**WORK INSTRUCTION**
Restate the data below word for word. Leave the images out.

**DATA EXTRACT**
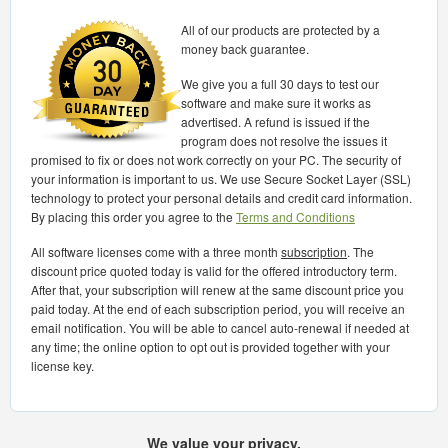
All of our products are protected by a
money back guarantee.
We give you a full 30 days to test our
software and make sure it works as
advertised. A refund is issued if the
program does not resolve the issues it
promised to fix or does not work correctly on your PC. The security of
your information is important to us. We use Secure Socket Layer (SSL)
technology to protect your personal details and credit card information.
By placing this order you agree to the
Terms and Conditions
All software licenses come with a three month
subscription
. The
discount price quoted today is valid for the offered introductory term.
After that, your subscription will renew at the same discount price you
paid today. At the end of each subscription period, you will receive an
email notification. You will be able to cancel auto-renewal if needed at
any time; the online option to opt out is provided together with your
license key.
We value your privacy.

**EXPECTED OUTPUT**
All of our products are protected by a
money back guarantee.
We give you a full 30 days to test our
software and make sure it works as
advertised. A refund is issued if the
program does not resolve the issues it
promised to fix or does not work correctly on your PC. The security of
your information is important to us. We use Secure Socket Layer (SSL)
technology to protect your personal details and credit card information.
By placing this order you agree to the
Terms and Conditions
All software licenses come with a three month
subscription
. The
discount price quoted today is valid for the offered introductory term.
After that, your subscription will renew at the same discount price you
paid today. At the end of each subscription period, you will receive an
email notification. You will be able to cancel auto-renewal if needed at
any time; the online option to opt out is provided together with your
license key.
We value your privacy.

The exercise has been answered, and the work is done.